• [Work to be completed] Copy every line of the records below that holds the word "plus".

________

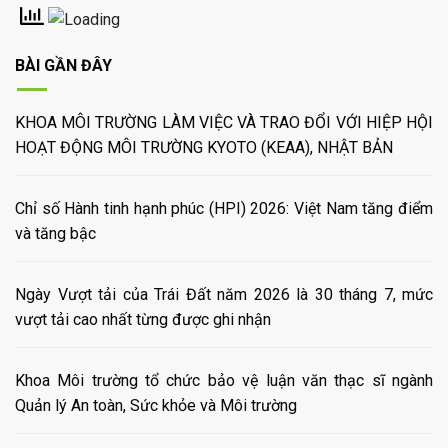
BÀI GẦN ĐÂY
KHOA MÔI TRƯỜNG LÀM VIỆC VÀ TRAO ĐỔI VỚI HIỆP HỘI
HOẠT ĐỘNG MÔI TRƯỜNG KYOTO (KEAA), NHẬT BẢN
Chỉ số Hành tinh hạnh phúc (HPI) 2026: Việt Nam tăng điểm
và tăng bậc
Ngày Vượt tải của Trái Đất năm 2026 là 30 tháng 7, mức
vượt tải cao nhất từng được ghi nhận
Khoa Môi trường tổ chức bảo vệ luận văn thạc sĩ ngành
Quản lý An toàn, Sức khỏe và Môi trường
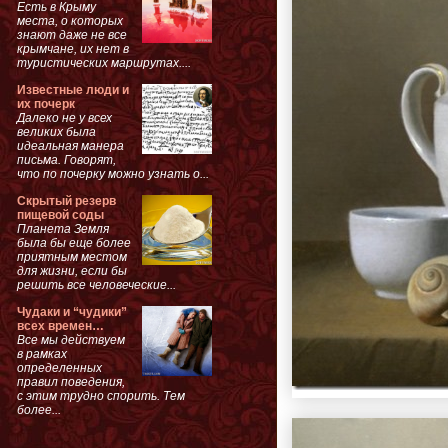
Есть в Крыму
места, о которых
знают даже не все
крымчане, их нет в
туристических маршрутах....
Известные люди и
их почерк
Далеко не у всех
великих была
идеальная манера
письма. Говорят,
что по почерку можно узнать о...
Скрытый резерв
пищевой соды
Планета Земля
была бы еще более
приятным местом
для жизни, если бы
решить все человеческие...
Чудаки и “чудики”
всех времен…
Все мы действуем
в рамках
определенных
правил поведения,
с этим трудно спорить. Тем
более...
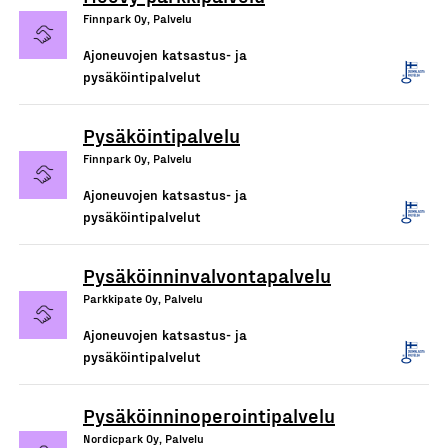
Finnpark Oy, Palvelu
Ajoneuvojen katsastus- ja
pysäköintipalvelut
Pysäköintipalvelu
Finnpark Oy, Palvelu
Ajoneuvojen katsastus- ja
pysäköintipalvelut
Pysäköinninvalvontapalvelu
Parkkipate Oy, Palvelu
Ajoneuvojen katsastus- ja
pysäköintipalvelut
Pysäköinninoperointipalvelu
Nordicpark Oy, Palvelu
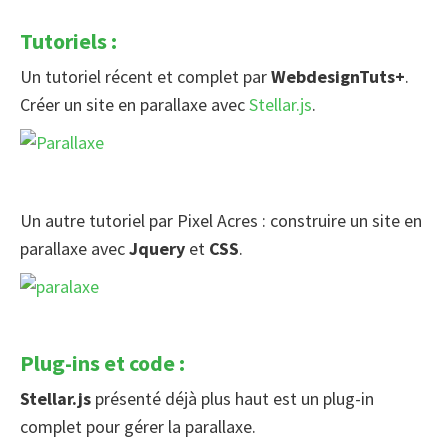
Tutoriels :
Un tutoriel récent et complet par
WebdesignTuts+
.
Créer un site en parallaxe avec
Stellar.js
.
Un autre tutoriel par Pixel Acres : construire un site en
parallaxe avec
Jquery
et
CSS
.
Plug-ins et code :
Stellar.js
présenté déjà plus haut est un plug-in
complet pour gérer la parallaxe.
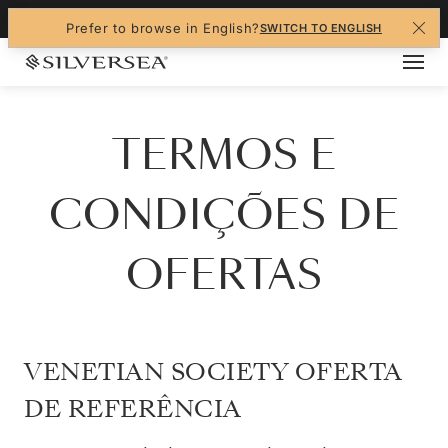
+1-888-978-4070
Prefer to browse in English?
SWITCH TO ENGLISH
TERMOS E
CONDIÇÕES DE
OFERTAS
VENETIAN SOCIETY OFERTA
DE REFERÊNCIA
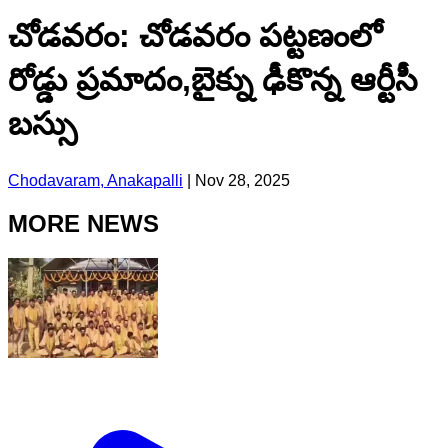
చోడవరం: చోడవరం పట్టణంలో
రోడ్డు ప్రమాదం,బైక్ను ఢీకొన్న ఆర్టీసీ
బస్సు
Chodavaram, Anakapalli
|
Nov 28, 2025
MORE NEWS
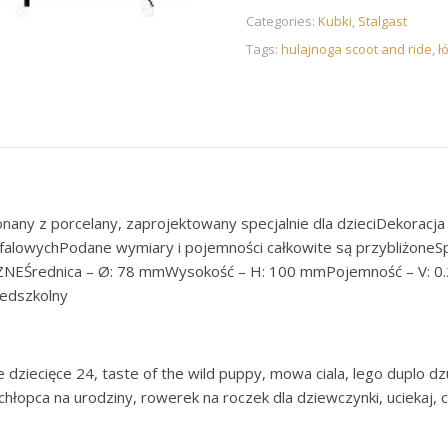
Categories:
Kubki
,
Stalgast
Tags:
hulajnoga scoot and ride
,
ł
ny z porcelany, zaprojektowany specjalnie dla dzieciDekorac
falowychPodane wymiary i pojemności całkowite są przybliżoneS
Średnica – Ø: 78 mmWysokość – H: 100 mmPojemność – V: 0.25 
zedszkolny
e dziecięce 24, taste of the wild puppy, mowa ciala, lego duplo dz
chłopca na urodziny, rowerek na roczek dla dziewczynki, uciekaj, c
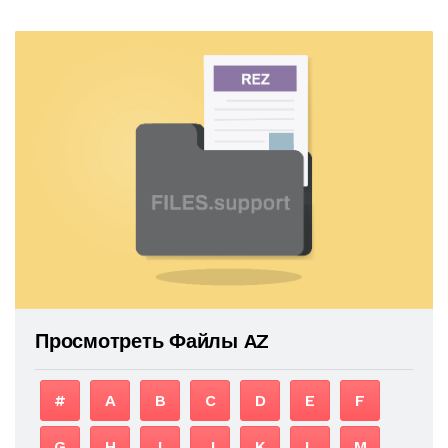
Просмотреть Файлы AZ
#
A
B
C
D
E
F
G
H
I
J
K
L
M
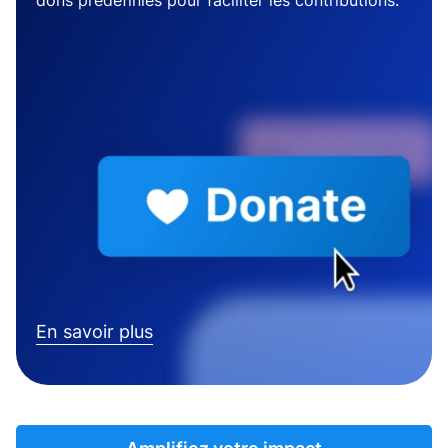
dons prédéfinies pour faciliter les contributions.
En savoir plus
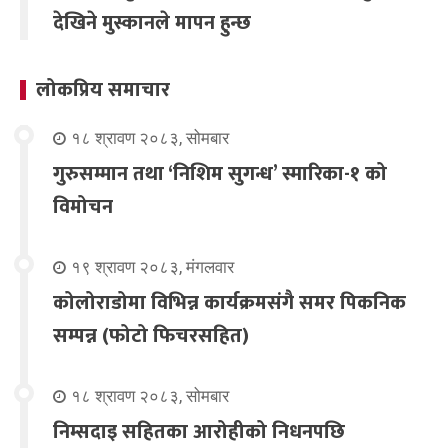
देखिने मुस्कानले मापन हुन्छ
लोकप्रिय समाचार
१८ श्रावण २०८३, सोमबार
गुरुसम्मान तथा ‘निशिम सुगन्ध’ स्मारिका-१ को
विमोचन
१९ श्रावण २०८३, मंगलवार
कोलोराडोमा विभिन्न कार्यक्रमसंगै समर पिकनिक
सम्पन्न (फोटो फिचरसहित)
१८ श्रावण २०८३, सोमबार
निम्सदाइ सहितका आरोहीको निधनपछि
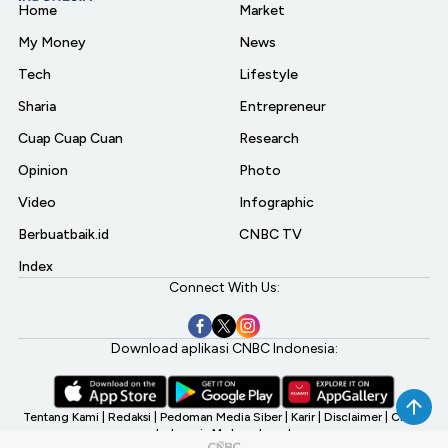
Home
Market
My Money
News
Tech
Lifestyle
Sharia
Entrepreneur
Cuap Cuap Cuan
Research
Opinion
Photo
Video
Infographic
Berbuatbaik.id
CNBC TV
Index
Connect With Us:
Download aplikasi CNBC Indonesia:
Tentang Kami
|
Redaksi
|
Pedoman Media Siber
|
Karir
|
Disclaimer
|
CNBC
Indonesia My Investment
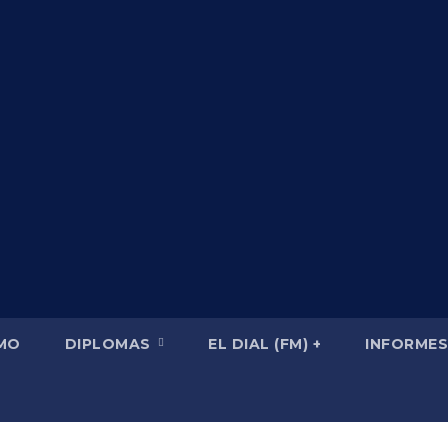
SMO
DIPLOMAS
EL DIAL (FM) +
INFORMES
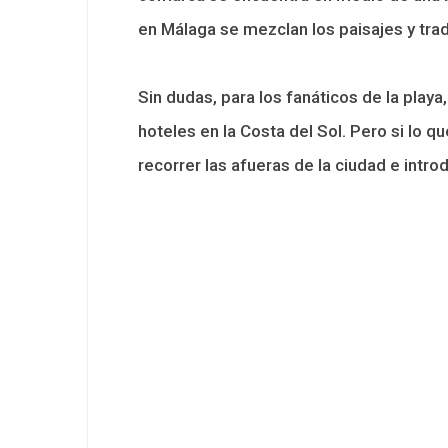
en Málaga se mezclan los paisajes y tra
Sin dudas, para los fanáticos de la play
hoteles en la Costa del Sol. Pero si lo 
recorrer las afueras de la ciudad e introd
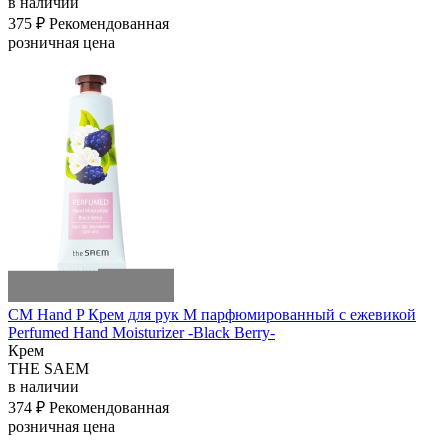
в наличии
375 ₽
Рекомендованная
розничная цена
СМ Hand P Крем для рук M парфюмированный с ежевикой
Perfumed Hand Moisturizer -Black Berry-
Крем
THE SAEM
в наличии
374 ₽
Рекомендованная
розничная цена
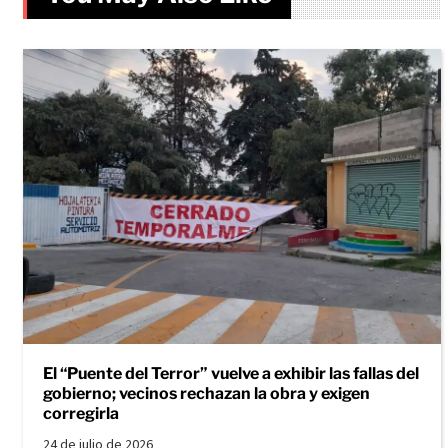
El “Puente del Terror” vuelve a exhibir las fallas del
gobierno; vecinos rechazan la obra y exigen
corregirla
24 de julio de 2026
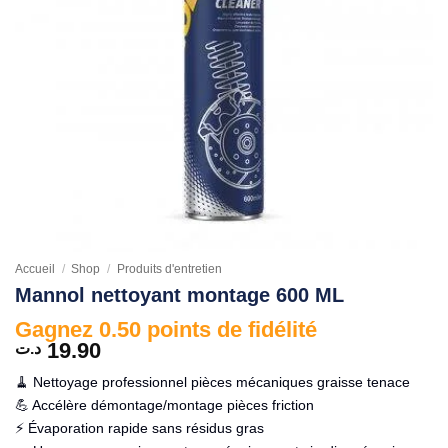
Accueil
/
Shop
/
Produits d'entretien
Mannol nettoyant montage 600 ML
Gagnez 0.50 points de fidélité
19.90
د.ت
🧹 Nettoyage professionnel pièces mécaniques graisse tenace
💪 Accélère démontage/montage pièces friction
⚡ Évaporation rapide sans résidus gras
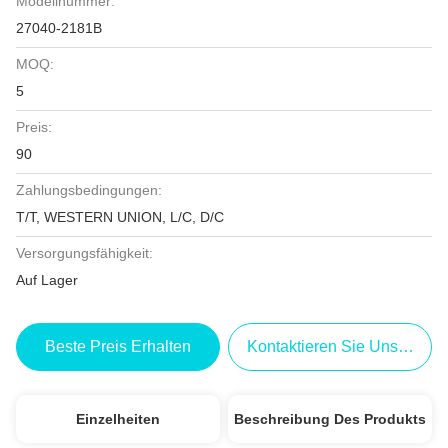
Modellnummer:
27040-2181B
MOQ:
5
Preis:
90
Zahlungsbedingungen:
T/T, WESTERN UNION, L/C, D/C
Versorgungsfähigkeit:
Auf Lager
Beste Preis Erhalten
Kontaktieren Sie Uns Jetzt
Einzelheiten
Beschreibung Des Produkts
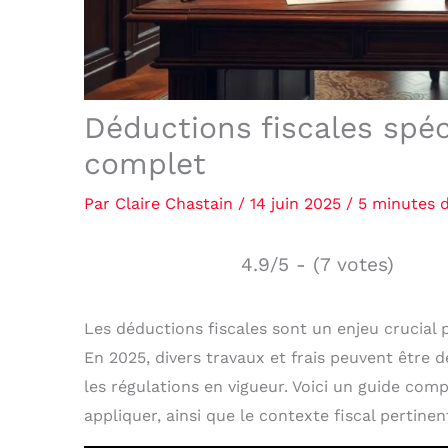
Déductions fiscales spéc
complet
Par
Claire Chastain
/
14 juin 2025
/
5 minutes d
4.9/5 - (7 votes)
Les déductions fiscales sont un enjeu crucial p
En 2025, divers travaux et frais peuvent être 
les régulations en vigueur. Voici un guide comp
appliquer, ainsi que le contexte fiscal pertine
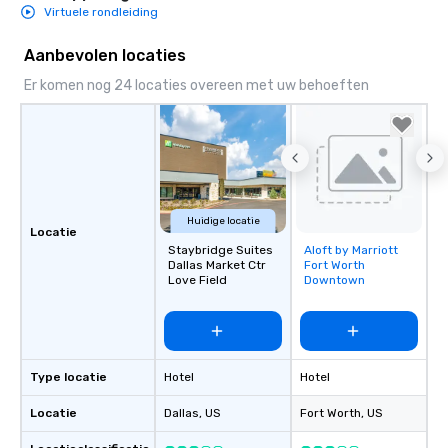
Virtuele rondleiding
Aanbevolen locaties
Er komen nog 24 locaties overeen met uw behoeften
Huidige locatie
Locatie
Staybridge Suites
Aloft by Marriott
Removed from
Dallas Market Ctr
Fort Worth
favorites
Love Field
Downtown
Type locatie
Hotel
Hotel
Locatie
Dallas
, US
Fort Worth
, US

________

• [Answer to this exercise]
présenté déjà plus haut est un plug-in
En savoir plus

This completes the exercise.